Document layout detection data
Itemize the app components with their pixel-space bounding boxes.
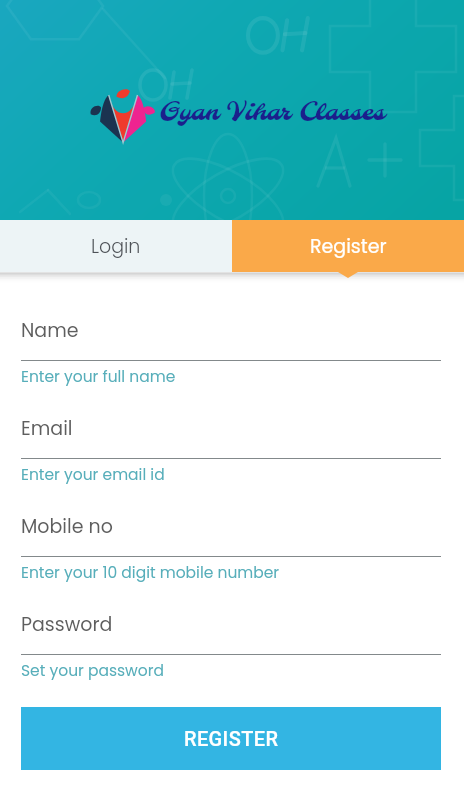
staticText: Login [91,233,141,260]
staticText: Enter your email id [21,464,165,486]
staticText: Email [21,415,73,442]
staticText: Password [21,611,113,638]
staticText: Enter your full name [21,366,176,388]
staticText: Name [21,317,79,344]
staticText: Set your password [21,660,165,682]
staticText: Enter your 10 digit mobile number [21,562,280,584]
staticText: Mobile no [21,513,113,540]
staticText: REGISTER [184,727,279,750]
staticText: Gyan Vihar Classes [159,98,385,128]
button[interactable]: Login [0,220,232,272]
button[interactable]: Register [232,220,464,272]
button[interactable]: REGISTER [21,707,441,770]
staticText: Register [310,233,387,260]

» Task description
Find "button" in the preceding records. Copy each line that holds it.

» Answer to this exercise
button[interactable]: Login [0,220,232,272]
button[interactable]: Register [232,220,464,272]
button[interactable]: REGISTER [21,707,441,770]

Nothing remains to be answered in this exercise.